Your calorie ingestion and the metabolism rate of your body will be revealed by the amount of body weight that you encompass. The metabolic rate and your calorie intake are the characteristics that should be balanced to keep up suitable body weight.

‘Calories in‘versus ‘calories out’ has been a popular idea relative to weight gain, weight loss, and weight management. More incoming calories than outgoing equals weight put on and thus lesser incoming calories than outgoing equals weight loss. However, research now proposes how your body deals with the entire digestion and assimilation of the different types of carbohydrates, proteins, and fats are what dictate what actually occurs. So, is it about ‘calories in’ versus ‘calories out’ or does it depend on how micronutrients are metabolized?

The reasons you put on weight are diverse, intricate, and to some level a mystery: Even experts don’t know everything up till now.
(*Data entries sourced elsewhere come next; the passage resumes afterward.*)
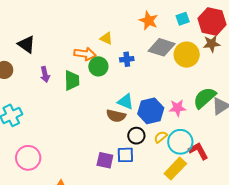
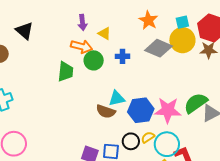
yellow circle: (187, 55) -> (182, 40), moved
purple arrow: (45, 74) -> (82, 22), moved
cyan triangle: (125, 102) -> (117, 98), turned -42
pink star: (178, 108) -> (168, 110), size x1.5
black circle: (136, 136) -> (131, 141), moved

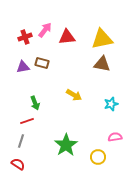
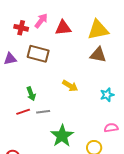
red cross: (25, 37) -> (21, 28), turned 32
brown rectangle: (42, 63) -> (38, 54), size x1.5
purple triangle: (23, 67) -> (10, 59), moved
gray line: (21, 141) -> (43, 112), moved, turned 64

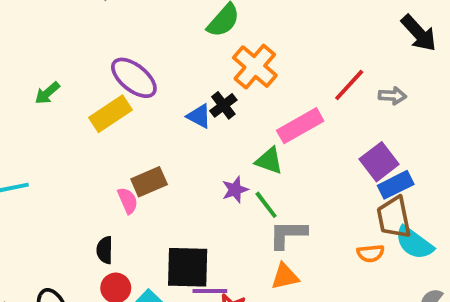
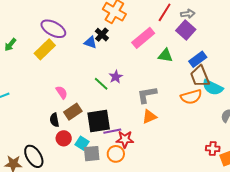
green triangle: (269, 161) -> (165, 55), moved
purple square: (379, 162) -> (186, 30), moved
brown rectangle: (149, 182) -> (73, 112), moved
green line: (266, 205) -> (101, 84), moved
orange semicircle: (371, 253) -> (191, 97), size x1.5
But how your body puts on pounds is actually to a certain extent simple. Food supplies calories, and whether the calories are from a chocolate bar or even a green veggie it will ultimately give you energy. If you consume more calories than you make use of, you’ll gain weight, and if you utilize more calories than you eat, you’ll start losing weight.
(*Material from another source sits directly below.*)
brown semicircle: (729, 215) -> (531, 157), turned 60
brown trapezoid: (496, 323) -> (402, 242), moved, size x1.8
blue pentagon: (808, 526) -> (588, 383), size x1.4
Calories are a method to calculate the amount of energy enclosed in foods. Calories can come from three kinds of nutrients in food: carbohydrates, fat, and protein. They can also come from alcohol, which isn’t a nutrient. As your body absorbs what you’ve eaten, it changes carbohydrates, fat, protein, and alcohol into glucose. Your body’s cells utilize glucose to stimulate all the work you do, from breathing and digesting your food to running, talking, and even reading this article everything takes up some amount of calorie.

What is metabolism?

The rate at which your body utilizes energy when it’s relaxing — maintaining all the unconscious processes that by and large go unobserved, such as perspiration, breathing, and the beating of your heart — is known as your basal metabolic rate. These fundamental processes report for about 60 percent of the calories your body requires. An additional 30 percent goes into providing energy physical movement, such as walking, picking up your children’s toys, going out dancing with your spouse, and so on. Digestion uses up the left behind 10 percent. If you are opting the diet program for weight loss than just be careful.

Your metabolism explains how your body burns the energy it takes in, but this isn’t motionless or static.
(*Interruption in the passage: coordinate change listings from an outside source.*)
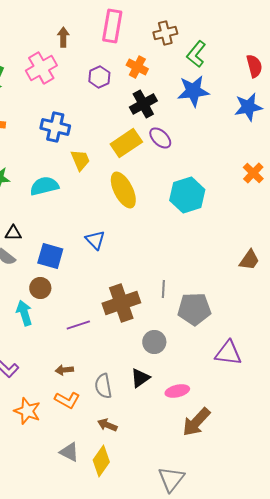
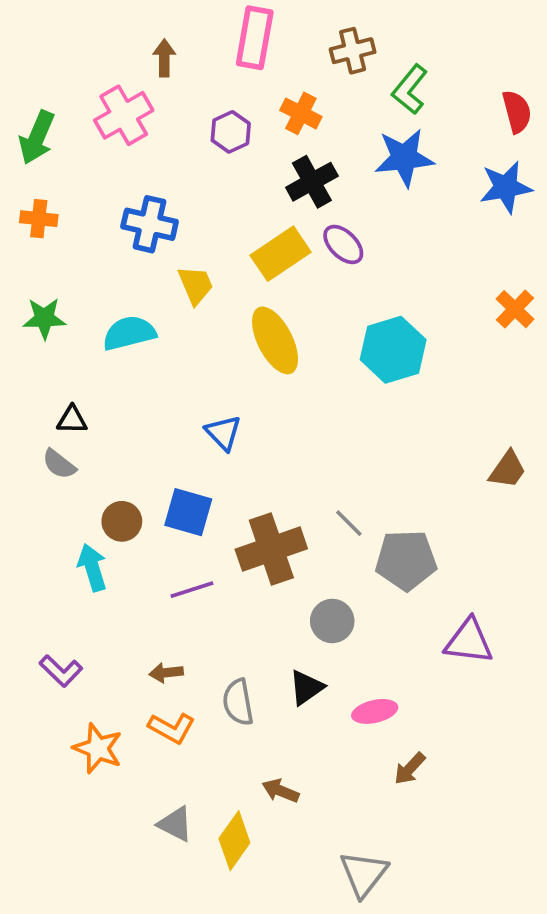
blue square: (50, 256) -> (188, 512), moved
gray line: (163, 289) -> (349, 523), turned -48
brown arrow: (196, 422) -> (410, 769), size x0.6
brown arrow: (107, 425) -> (281, 791), moved

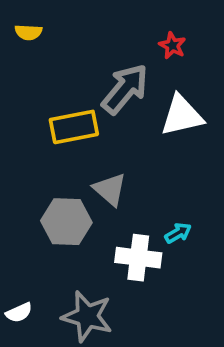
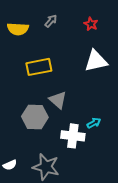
yellow semicircle: (28, 32) -> (18, 29), moved, size x1.5
gray arrow: (125, 89) -> (51, 21), moved, size x0.5

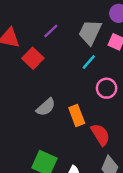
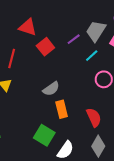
purple line: (51, 31) -> (74, 39), moved
orange rectangle: (77, 115) -> (62, 109), moved

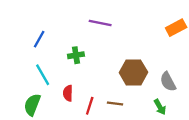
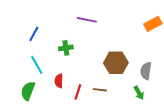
gray semicircle: (168, 82) -> (146, 71), turned 36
In fact, metabolism is a more sensitive topic than you might believe. For example, metabolism has a tendency to go down as you age, so you will probably need lesser calories as time goes by, even if your intensity of physical activity stays about the same. Your metabolism can also go up and drop in answer to your lifestyle changes, such as changes in how many calories you consume or what amount of physically dynamic you are. These factors each play a great part in the rate of your metabolism whether you will lose body fat fast, gain, or uphold your current weight.